Transcribe every entry below word for word, but skip the pictures.

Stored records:
—————
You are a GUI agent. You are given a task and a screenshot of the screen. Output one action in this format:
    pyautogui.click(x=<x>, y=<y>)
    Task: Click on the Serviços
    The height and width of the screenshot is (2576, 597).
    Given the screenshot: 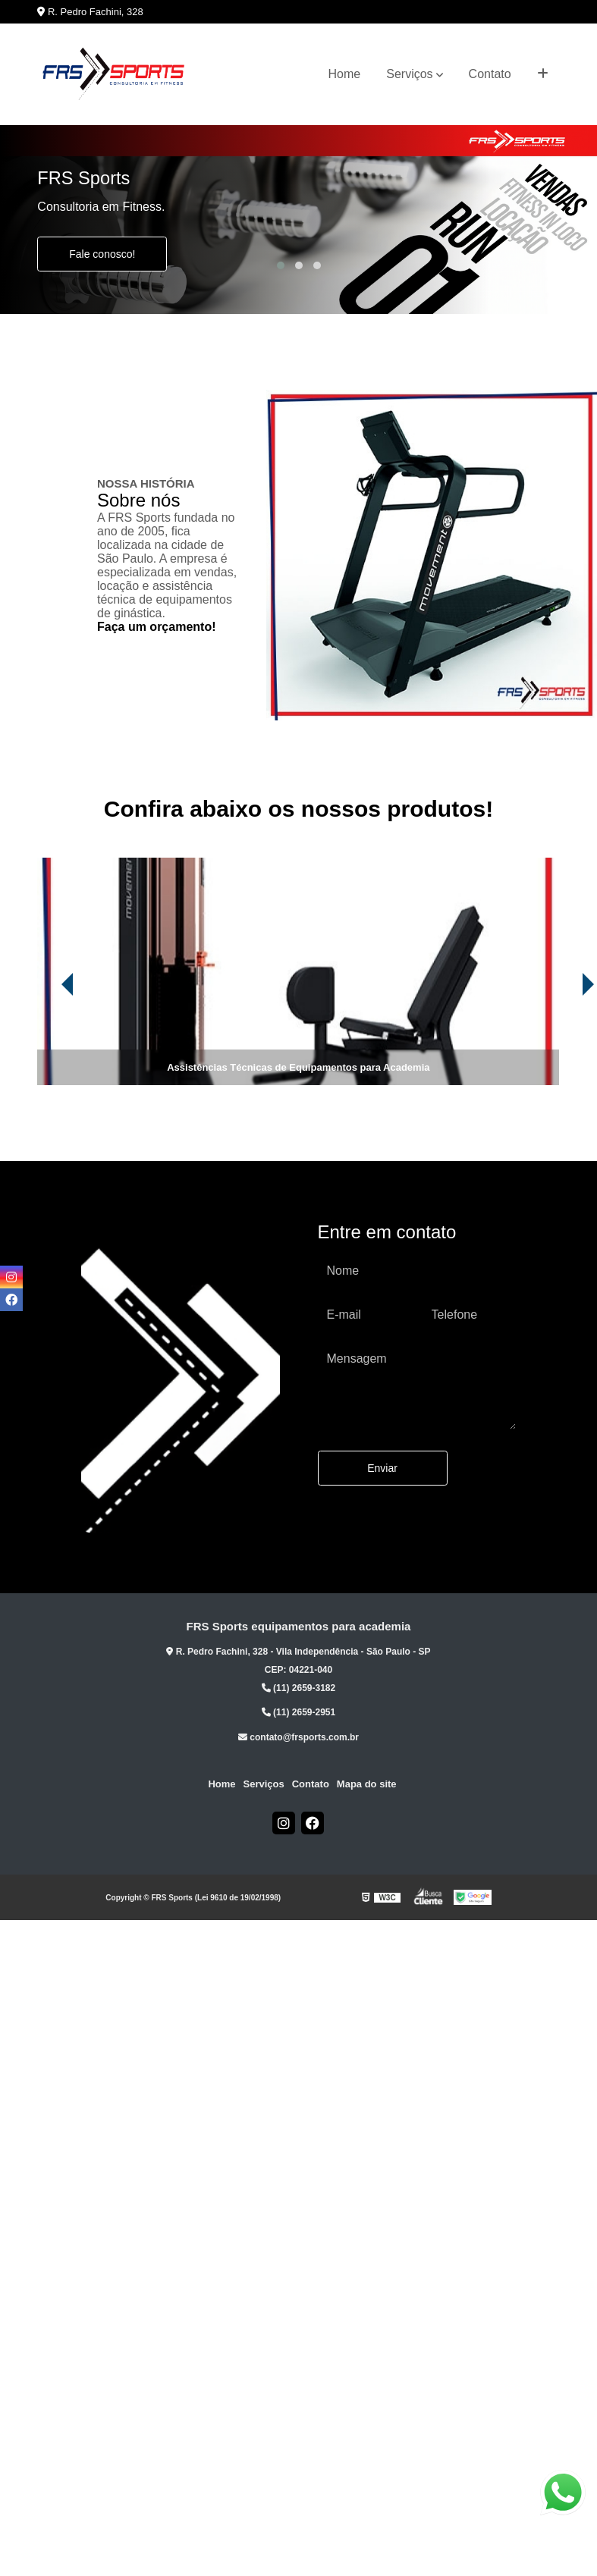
—————
Answer space:
You are a GUI agent. You are given a task and a screenshot of the screen. Output one action in this format:
    pyautogui.click(x=<x>, y=<y>)
    Task: Click on the Serviços
    The height and width of the screenshot is (2576, 597).
    Given the screenshot: 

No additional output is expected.